* [Exercise requirements]: Search the material for the string "системы", then return every line where it is found.

* [Working data]:
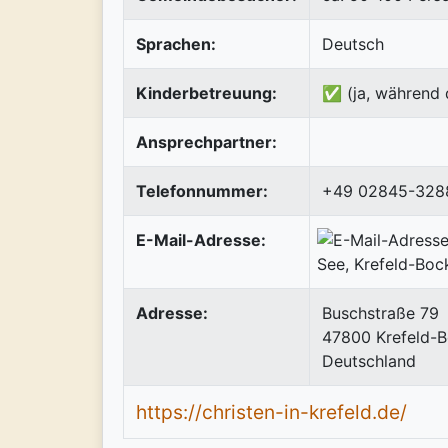
Sprachen:
Deutsch
Kinderbetreuung:
✅ (ja, während 
Ansprechpartner:
Telefonnummer:
+49 02845-328
E-Mail-Adresse:
Adresse:
Buschstraße 79
47800
Krefeld-
Deutschland
https://christen-in-krefeld.de/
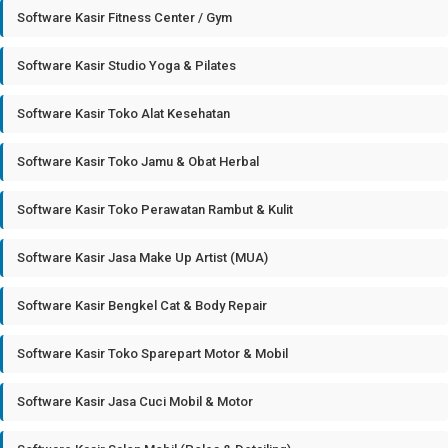
Software Kasir Fitness Center / Gym
Software Kasir Studio Yoga & Pilates
Software Kasir Toko Alat Kesehatan
Software Kasir Toko Jamu & Obat Herbal
Software Kasir Toko Perawatan Rambut & Kulit
Software Kasir Jasa Make Up Artist (MUA)
Software Kasir Bengkel Cat & Body Repair
Software Kasir Toko Sparepart Motor & Mobil
Software Kasir Jasa Cuci Mobil & Motor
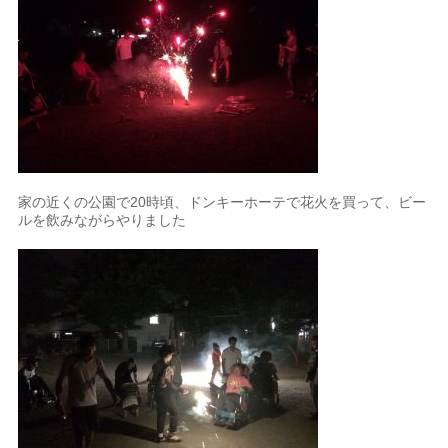
家の近くの公園で20時頃、ドンキーホーテで花火を買って、ビー
ルを飲みながらやりました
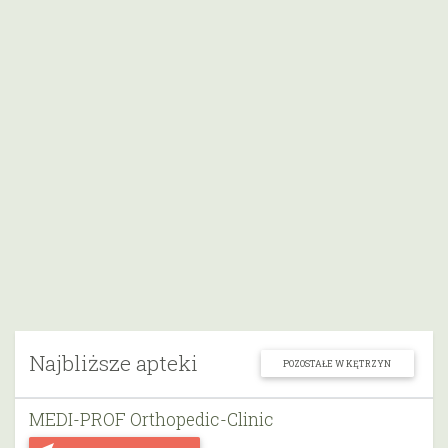
Najbliższe apteki
POZOSTAŁE W KĘTRZYN
MEDI-PROF Orthopedic-Clinic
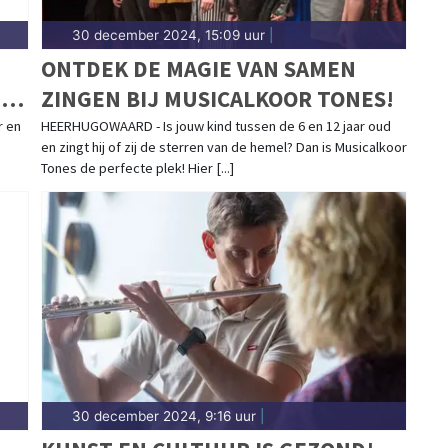
30 december 2024, 15:09 uur
|
ONTDEK DE MAGIE VAN SAMEN
D
ZINGEN BIJ MUSICALKOOR TONES!
 en
HEERHUGOWAARD - Is jouw kind tussen de 6 en 12 jaar oud
en zingt hij of zij de sterren van de hemel? Dan is Musicalkoor
Tones de perfecte plek! Hier [...]
30 december 2024, 9:16 uur
|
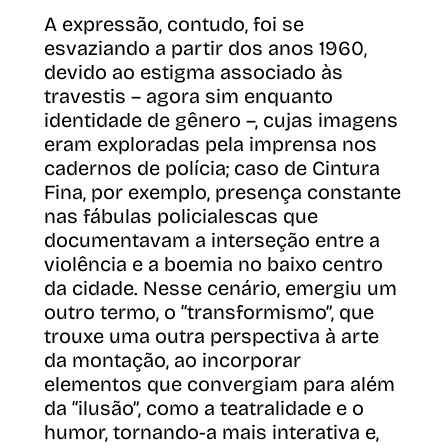
A expressão, contudo, foi se
esvaziando a partir dos anos 1960,
devido ao estigma associado às
travestis – agora sim enquanto
identidade de gênero –, cujas imagens
eram exploradas pela imprensa nos
cadernos de polícia; caso de Cintura
Fina, por exemplo, presença constante
nas fábulas policialescas que
documentavam a interseção entre a
violência e a boemia no baixo centro
da cidade. Nesse cenário, emergiu um
outro termo, o “transformismo”, que
trouxe uma outra perspectiva à arte
da montação, ao incorporar
elementos que convergiam para além
da “ilusão”, como a teatralidade e o
humor, tornando-a mais interativa e,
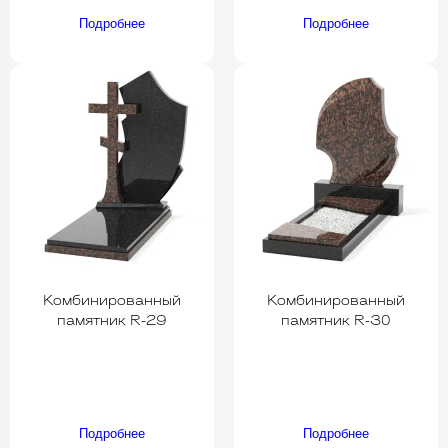
Подробнее
Подробнее
Комбинированный
Комбинированный
памятник R-29
памятник R-30
Подробнее
Подробнее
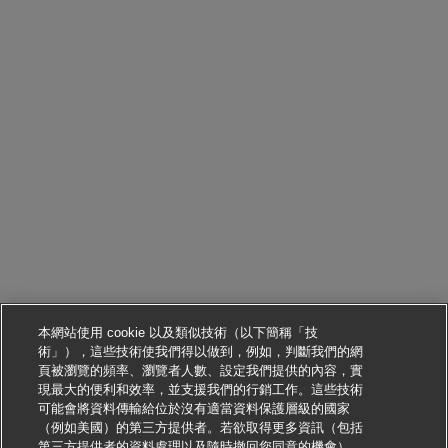
本網站使用 cookie 以及類似技術（以下簡稱「技
術」），這些技術使我們得以做到，例如，判斷我們的網
頁被瀏覽的頻率、瀏覽者人數、設定我們提供的內容，實
現最大的便利和效率，並支援我們的行銷工作。這些技術
可能會將資料傳輸給位於沒有適當資料保護層級的國家
（例如美國）的第三方提供者。若欲取得更多資訊（包括
第三方提供者的資料處理以及隨時撤回您同意的機會），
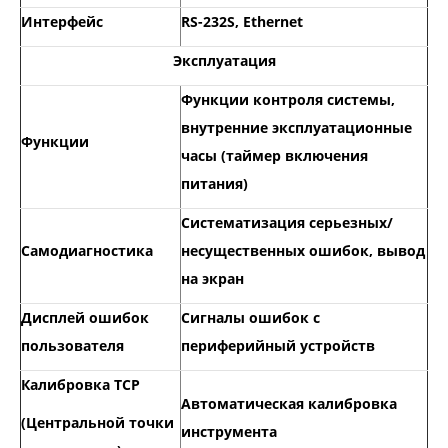
Интерфейс
RS-232S, Ethernet
Эксплуатация
Функции контроля системы,
внутренние эксплуатационные
Функции
часы (таймер включения
питания)
Систематизация серьезных/
Самодиагностика
несущественных ошибок, вывод
на экран
Дисплей ошибок
Сигналы ошибок с
пользователя
периферийный устройств
Калибровка TCP
Автоматическая калибровка
(Центральной точки
инструмента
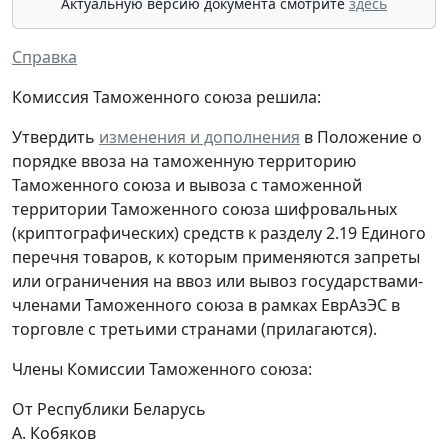
Актуальную версию документа смотрите
здесь
Справка
Комиссия Таможенного союза решила:
Утвердить
изменения и дополнения
в Положение о
порядке ввоза на таможенную территорию
Таможенного союза и вывоза с таможенной
территории Таможенного союза шифровальных
(криптографических) средств к разделу 2.19 Единого
перечня товаров, к которым применяются запреты
или ограничения на ввоз или вывоз государствами-
членами Таможенного союза в рамках ЕврАзЭС в
торговле с третьими странами (прилагаются).
Члены Комиссии Таможенного союза:
От Республики Беларусь
А. Кобяков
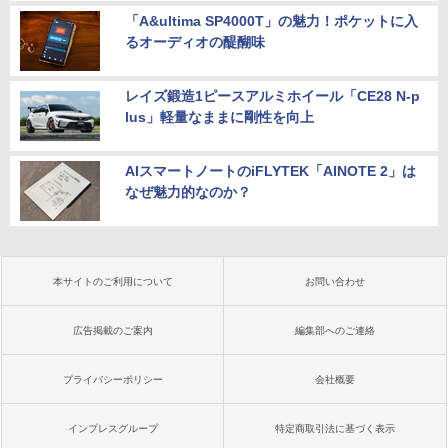
「A&ultima SP4000T」の魅力！ポケットに入
るオーディオの醍醐味
レイズ鍛造1ピースアルミホイール「CE28 N-p
lus」軽量なままに剛性を向上
AIスマートノートのiFLYTEK「AINOTE 2」は
なぜ魅力的なのか？
本サイトのご利用について
お問い合わせ
広告掲載のご案内
編集部へのご連絡
プライバシーポリシー
会社概要
インプレスグループ
特定商取引法に基づく表示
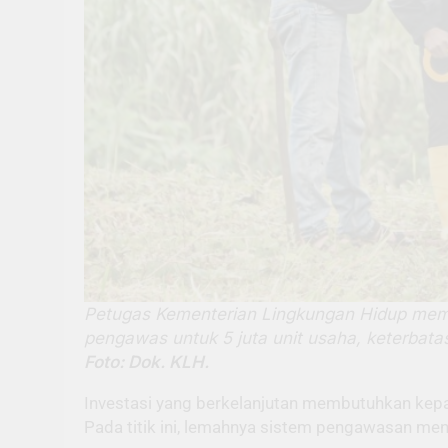
Petugas Kementerian Lingkungan Hidup mema
pengawas untuk 5 juta unit usaha, keterbata
Foto: Dok. KLH.
Investasi yang berkelanjutan membutuhkan kepas
Pada titik ini, lemahnya sistem pengawasan men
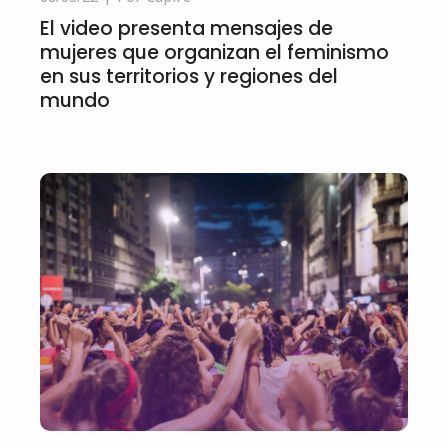
El video presenta mensajes de
mujeres que organizan el feminismo
en sus territorios y regiones del
mundo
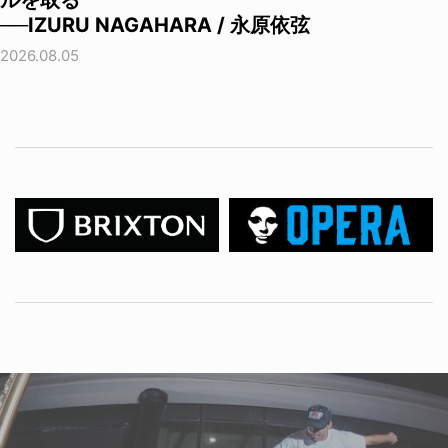
──IZURU NAGAHARA / 永原依弦
2026.08.05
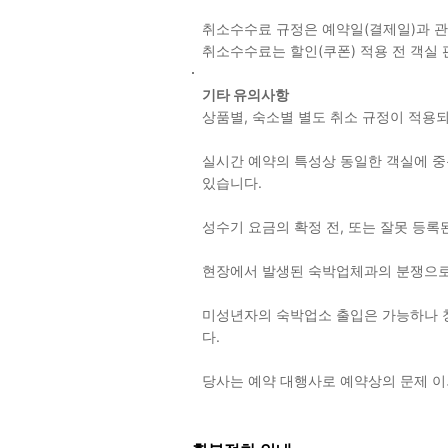
취소수수료 규정은 예약일(결제일)과 
취소수수료는 할인(쿠폰) 적용 전 객실
기타 유의사항
상품별, 숙소별 별도 취소 규정이 적
실시간 예약의 특성상 동일한 객실에 중복
있습니다.
성수기 요금의 확정 전, 또는 잘못 등록
현장에서 발생된 숙박업체과의 분쟁으로
미성년자의 숙박업소 출입은 가능하나 
다.
당사는 예약 대행사로 예약상의 문제 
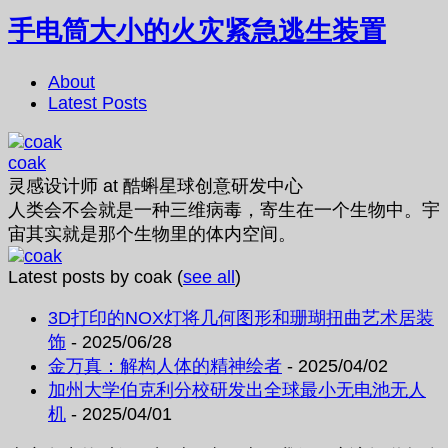
手电筒大小的火灾紧急逃生装置
About
Latest Posts
coak
灵感设计师
at
酷蝌星球创意研发中心
人类会不会就是一种三维病毒，寄生在一个生物中。宇
宙其实就是那个生物里的体内空间。
Latest posts by coak
(
see all
)
3D打印的NOX灯将几何图形和珊瑚扭曲艺术居装
饰
- 2025/06/28
金万真：解构人体的精神绘者
- 2025/04/02
加州大学伯克利分校研发出全球最小无电池无人
机
- 2025/04/01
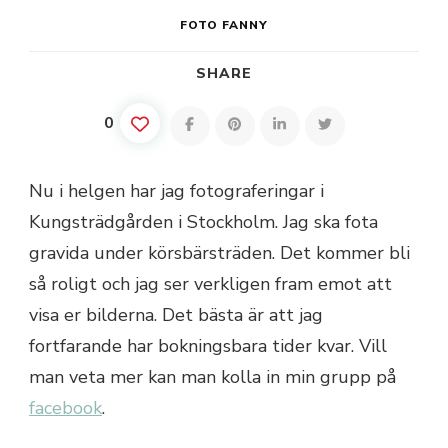
FOTO FANNY
SHARE
0
Nu i helgen har jag fotograferingar i
Kungsträdgården i Stockholm. Jag ska fota
gravida under körsbärsträden. Det kommer bli
så roligt och jag ser verkligen fram emot att
visa er bilderna. Det bästa är att jag
fortfarande har bokningsbara tider kvar. Vill
man veta mer kan man kolla in min grupp på
facebook
.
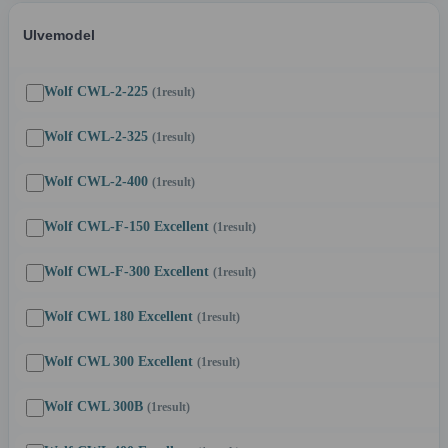
Ulvemodel
Wolf CWL-2-225
(1
result
)
Wolf CWL-2-325
(1
result
)
Wolf CWL-2-400
(1
result
)
Wolf CWL-F-150 Excellent
(1
result
)
Wolf CWL-F-300 Excellent
(1
result
)
Wolf CWL 180 Excellent
(1
result
)
Wolf CWL 300 Excellent
(1
result
)
Wolf CWL 300B
(1
result
)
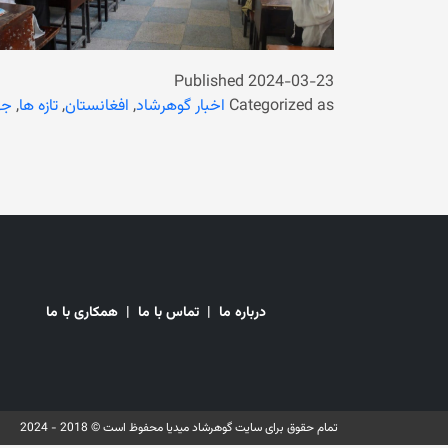
Published
2024-03-23
Categorized as
اخبار گوهرشاد
,
افغانستان
,
تازه ها
,
جه
درباره ما
|
تماس با ما
|
همکاری با ما
تمام حقوق برای سایت گوهرشاد میدیا محفوظ است © 2018 - 2024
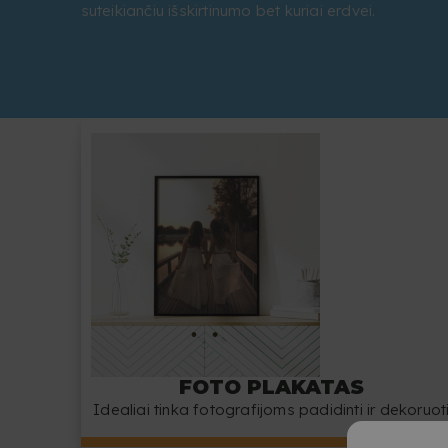
suteikiančiu išskirtinumo bet kuriai erdvei.
FOTO PLAKATAS
Idealiai tinka fotografijoms padidinti ir dekoruot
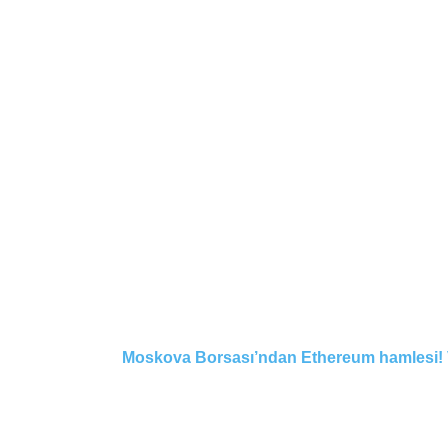
Moskova Borsası’ndan Ethereum hamlesi! Va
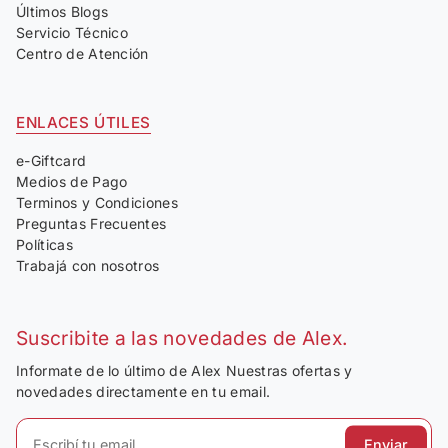
Últimos Blogs
Servicio Técnico
Centro de Atención
ENLACES ÚTILES
e-Giftcard
Medios de Pago
Terminos y Condiciones
Preguntas Frecuentes
Políticas
Trabajá con nosotros
Suscribite a las novedades de Alex.
Informate de lo último de Alex Nuestras ofertas y
novedades directamente en tu email.
Enviar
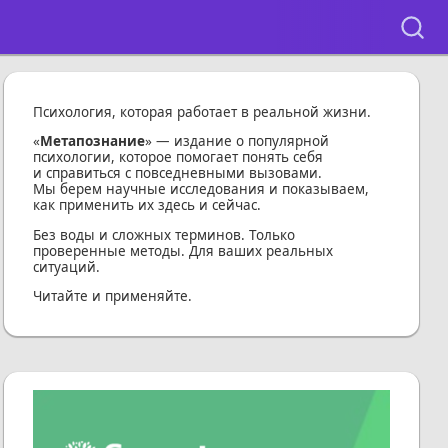
Психология, которая работает в реальной жизни.
«
Метапознание
» — издание о популярной
психологии, которое помогает понять себя
и справиться с повседневными вызовами.
Мы берем научные исследования и показываем,
как применить их здесь и сейчас.
Без воды и сложных терминов. Только
проверенные методы. Для ваших реальных
ситуаций.
Читайте и применяйте.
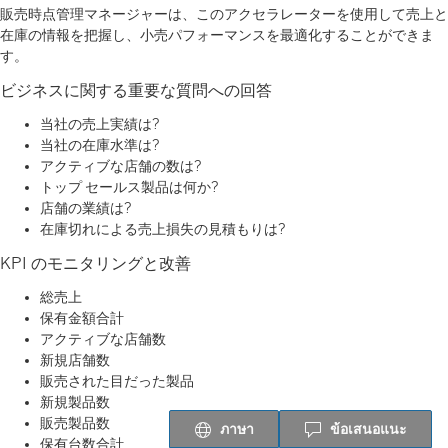
販売時点管理マネージャーは、このアクセラレーターを使用して売上と
在庫の情報を把握し、小売パフォーマンスを最適化することができま
す。
ビジネスに関する重要な質問への回答
当社の売上実績は?
当社の在庫水準は?
アクティブな店舗の数は?
トップ セールス製品は何か?
店舗の業績は?
在庫切れによる売上損失の見積もりは?
KPI のモニタリングと改善
総売上
保有金額合計
アクティブな店舗数
新規店舗数
販売された目だった製品
新規製品数
販売製品数
ภาษา
ข้อเสนอแนะ
保有台数合計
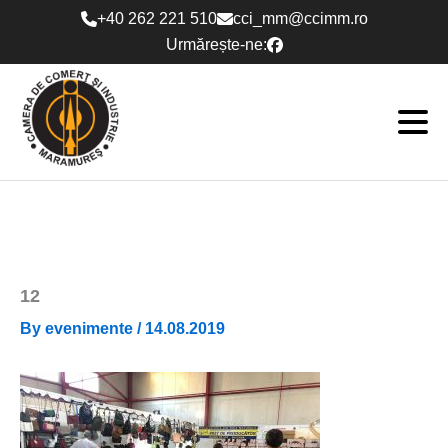
Skip
+40 262 221 510
cci_mm@ccimm.ro
to
Urmărește-ne:
content
12
By
evenimente
/
14.08.2019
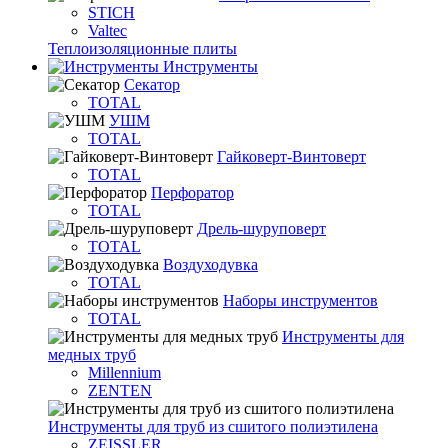
STICH
Valtec
Теплоизоляционные плиты
Инструменты
Секатор
TOTAL
УШМ
TOTAL
Гайковерт-Винтоверт
TOTAL
Перфоратор
TOTAL
Дрель-шуруповерт
TOTAL
Воздуходувка
TOTAL
Наборы инструментов
TOTAL
Инструменты для
медных труб
Millennium
ZENTEN
Инструменты для труб из сшитого полиэтилена
ZEISSLER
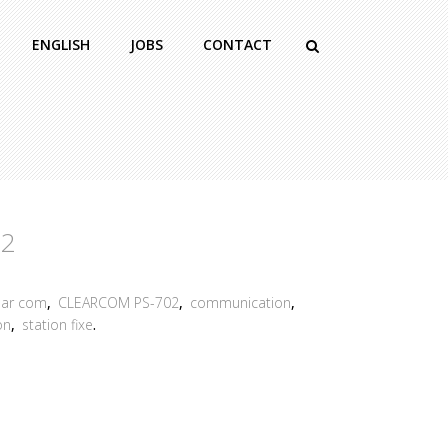
ENGLISH
JOBS
CONTACT
02
ear com
,
CLEARCOM PS-702
,
communication
,
on
,
station fixe
.
2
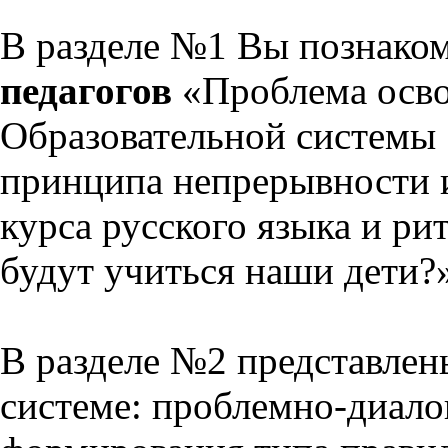
В разделе №1 Вы познако
педагогов
«Проблема осво
Образовательной системы 
принципа непрерывности 
курса русского языка и р
будут учиться наши дети?
В разделе №2 представлен
системе: проблемно-диало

* [Written solution]:
Функции контроля системы,
Образовательной системы 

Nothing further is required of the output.